Yoga Escape in Kovalam, India
Experiencing Ashtanga yoga classes in Kerala taught by David Garrigues.
Our friend Kelly, a delightful, brave young woman, went off to India on a whim to join a yoga retreat run by David Garrigues.
The town of Kovalam charmed Kelly — you can read about its strange walled-in sidewalks and the quirky treehouse-like B&B she stayed in here. –Wally
What brought you to Kovalam?
I went to practice yoga. I had been thinking about going to India for a few years, since I started practicing. I was kinda stuck in a rut with my yoga practice. I hadn’t been progressing, and I decided a good way to get out of it would be to go to India.
Why India?
That’s the birthplace of yoga. That’s where the Ashtanga tradition is from — it originated in Mysore, India. Ashtanga yoga is basically a set number of postures in each of the six series. It’s super traditional. You do it every morning.

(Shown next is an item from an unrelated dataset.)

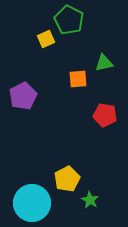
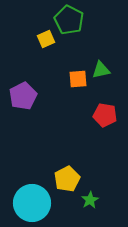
green triangle: moved 3 px left, 7 px down
green star: rotated 12 degrees clockwise
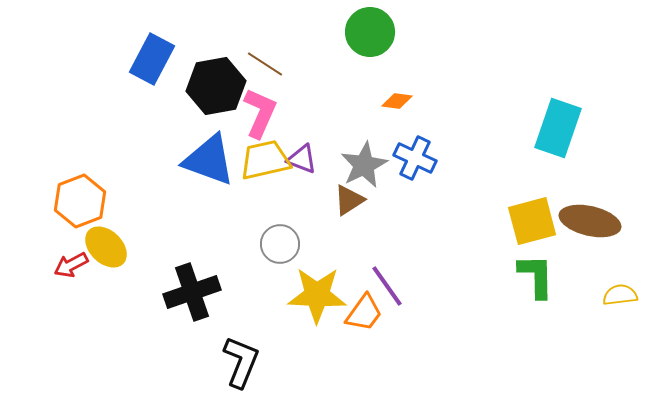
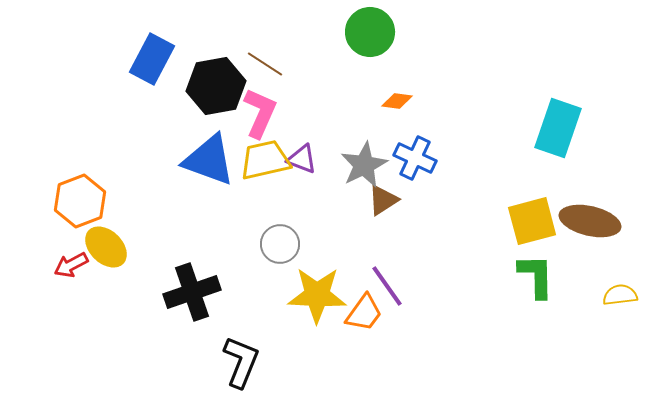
brown triangle: moved 34 px right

I didn’t end up going to Mysore, but I did practice with David Garrigues, a prominent Ashtanga teacher, in the South of India, in Kovalam. He’s based in Philadelphia but has been traveling around a lot.
It was one of those spur-of-the-moment things — though I don’t know if most people do a spur-of-the-moment thing with India. I made the decision very quickly. I booked the trip after thinking about it for about five minutes.
What was the yoga retreat like?
Every morning, I’d get up at 6 a.m. and do yoga for about two hours. Sometimes there were sutra classes, or we’d go back in the afternoon for an asana [yoga postures] theory class.
What was interesting is I had a lot of challenges with my body over the two weeks I was there. I was in a program that was pretty physically demanding. At the same time, I was getting my body worked on three hours a day at an Ayurvedic clinic. And so the whole time I was there, I was intensely aware of the experience of being in a body. I would feel more frustrated when I couldn’t do a yoga pose. It felt more emotional than it usually does.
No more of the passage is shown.